16 hábitos de cortesía que los maestros odian en secreto, y qué hacer en su lugar

Mujer africana que usa un teléfono celular en una oficina solaDelmaine Donson/Getty Images

Enviar mensajes de texto a su hijo con recordatorios durante la clase

Hablar con su hijo durante el día es un instinto paterno natural (¡y encantador!), pero si le envía mensajes de texto a su hijo todos los días durante la clase, entonces se está convirtiendo más en una distracción que en una ayuda. Eso es cierto incluso si sus mensajes están destinados a ser "útiles" o alentadores. (Una de las principales citas de los maestros es: "¡Guarden sus teléfonos!")

“Tenía un hijo con TDAH y su madre siempre le enviaba mensajes de texto para recordarle que entregara su tarea, sacara la calculadora de su casillero, se mantuviera hidratado, se comiera todo el almuerzo, etc.”, dice Louis. “Pero lo mejor era cuando ella le enviaba un mensaje de texto para 'prestar atención'. ¡Creo que esos textos fueron la mitad de la razón por la que no podía concentrarse!

Haz esto en su lugar: Anime a su hijo a seguir las reglas de la escuela sobre los teléfonos celulares en clase y trate de no enviar mensajes de texto durante el horario escolar a menos que sea realmente importante, dice Louis. Si su hijo tiene una necesidad especial, como TDAH, discuta con el maestro cuál es la mejor manera de manejarlo. Esto puede significar enviar una lista de verificación impresa con su hijo o discutir las tareas con su hijo todas las mañanas antes de dejarlo.

Pero, según Louis, si su hijo no tiene necesidades especiales, dejar que resuelva estas cosas por sí mismo es una de las cosas más amables que puede hacer por él como padre. “Si se olvidan de entregar su tarea y obtienen un cero, entonces aprenderán a recordarla para la próxima vez”, dice.

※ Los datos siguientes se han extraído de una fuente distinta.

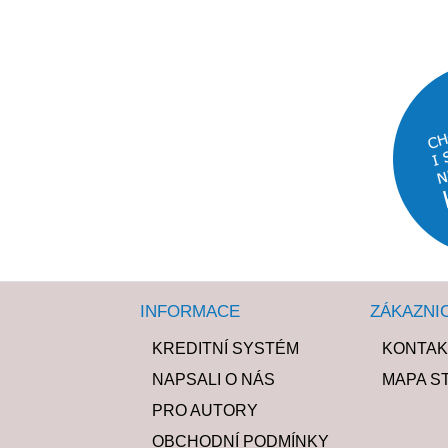
INFORMACE
ZÁKAZNI
KREDITNÍ SYSTÉM
KONTAK
NAPSALI O NÁS
MAPA S
PRO AUTORY
OBCHODNÍ PODMÍNKY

Niños de la escuela con un paracaídasSolStock/Getty Images

Configuración de programas adicionales

La escuela de Emily tiene muchos padres que participan, lo que a ella le encanta, pero dice que si bien las ideas son geniales, a veces falta seguimiento. Por ejemplo, un padre organizó un club semanal de Lego, pero solo lo hizo un par de veces. “Los niños realmente lo disfrutaron y siguieron preguntando al respecto, así que sentí la obligación de continuar”, dice Emily. “Terminó tomando mucho tiempo extra y no había presupuesto para ello, por lo que se convirtió en una frustración constante para mí”. Además, tuvo que encontrar una habitación para guardar todos los Legos en su salón de clases.

Otra empresa similar fue el "jardín de clase". Se plantaron las semillas, pero después de algunas semanas, el padre “entregó las riendas” a Emily, dejándola a cargo de quitar las malas hierbas y mantener las plantas que no pidió.

Haz esto en su lugar: Ofrezca ayudar al maestro con un programa existente o uno que le gustaría poner en marcha. Comprométete a ayudar durante un cierto período de tiempo, como un semestre, y luego hazlo. Si no puede hacer todo el trabajo pesado, establezca un horario con los otros padres para que pueda repartir el trabajo. Hacer algo agradable que, sin darse cuenta, se convierte en más trabajo también es uno de los hábitos de cortesía que desagradan a los trabajadores minoristas.

Voluntarios cogidos de la mano en círculoEstudios de Hill Street/imágenes falsas

Inscribirse en todas las actividades de voluntariado

Puede ser difícil encontrar padres voluntarios para cada salida al zoológico o al museo, y todos nuestros maestros nos dijeron que aprecian a los padres que dan un paso al frente. Pero... no es necesario que lo hagas todo. “Hay una línea entre ayudar y dominar, ya veces tengo un padre que siente que debido a que se ofrece tanto como voluntario, debería estar a cargo de dirigir las cosas”, dice Marlon. “El otro problema es que si siempre estás ahí con tu hijo, se pierden de aprender la independencia que la escuela puede enseñar”. Y si vive en un área con más padres disponibles durante el día, es amable compartir esos lugares con otros, especialmente en excursiones populares.

Haz esto en su lugar: Pregúntele a su hijo en qué actividades le gustaría que usted estuviera allí y ofrézcase como voluntario para esas. O pregúntele al maestro con qué eventos necesitan más ayuda. “Todos quieren ser acompañantes en el viaje al IMAX”, dice Marlon. “Nadie quiere vender boletos para la rifa”.